Some traders have a policy of avoiding trading on certain days of the week. Is this merely a myth or does it have a strong psychological basis? Let's explore the relationship between the choice of trading days and a trader's psychology.
1. Monday: Less Exciting Start to the Week
Some traders tend to avoid trading on Mondays. They argue that market movements on this day are less interesting and tend to be less volatile. The reason behind this policy is to avoid the potential high risks at the beginning of the week.
2. Friday: Massacre Day
Friday is often considered as "massacre day" by some traders. Extreme movements can occur as traders close positions or reach weekly targets. Additionally, traders who don't want to leave positions open over the weekend also tend to avoid trading on Fridays.

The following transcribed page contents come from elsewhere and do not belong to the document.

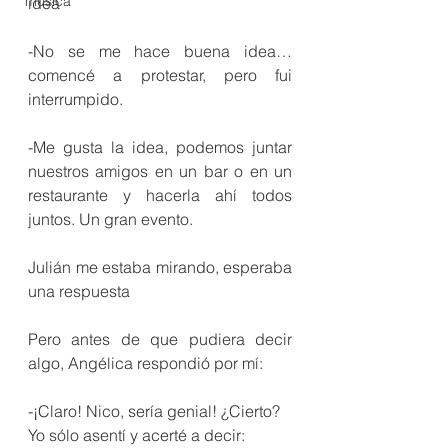
música
idea
-No se me hace buena idea… 
comencé a protestar, pero fui 
interrumpido.
-Me gusta la idea, podemos juntar 
nuestros amigos en un bar o en un 
restaurante y hacerla ahí todos 
juntos. Un gran evento.
Julián me estaba mirando, esperaba 
una respuesta
Pero antes de que pudiera decir 
algo, Angélica respondió por mí:
-¡Claro! Nico, sería genial! ¿Cierto?
Yo sólo asentí y acerté a decir: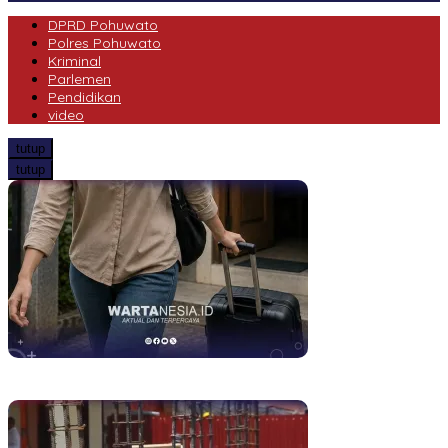
DPRD Pohuwato
Polres Pohuwato
Kriminal
Parlemen
Pendidikan
video
tutup
tutup
Bukan Hilang, Ibu Rumah Tangga di Randangan Diduga Kabur
dari Rumah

3. Beginning of the Month: Less Challenging Movements
Some traders also choose not to trade at the beginning of the month. They perceive market movements during this period as less "exciting" and tend to be less challenging. This can be interpreted as a strategy to avoid market conditions that may not support trading decisions.
4. NFP News on Fridays: Caution Against Gaps
Non-Farm Payroll (NFP) news often released on Fridays can pose a risk moment. Traders are wary of potential gaps at the beginning of the following week, especially if positions have not been reached by market close. Some traders choose to step back or close positions before the weekend to avoid gap impacts.
There are no strict rules regarding specific days for trading. Every trader has their own preferences and strategies. What matters most is understanding market characteristics, managing risks wisely, and maintaining psychological well-being. Sometimes, not trading can be as important a decision as taking a position.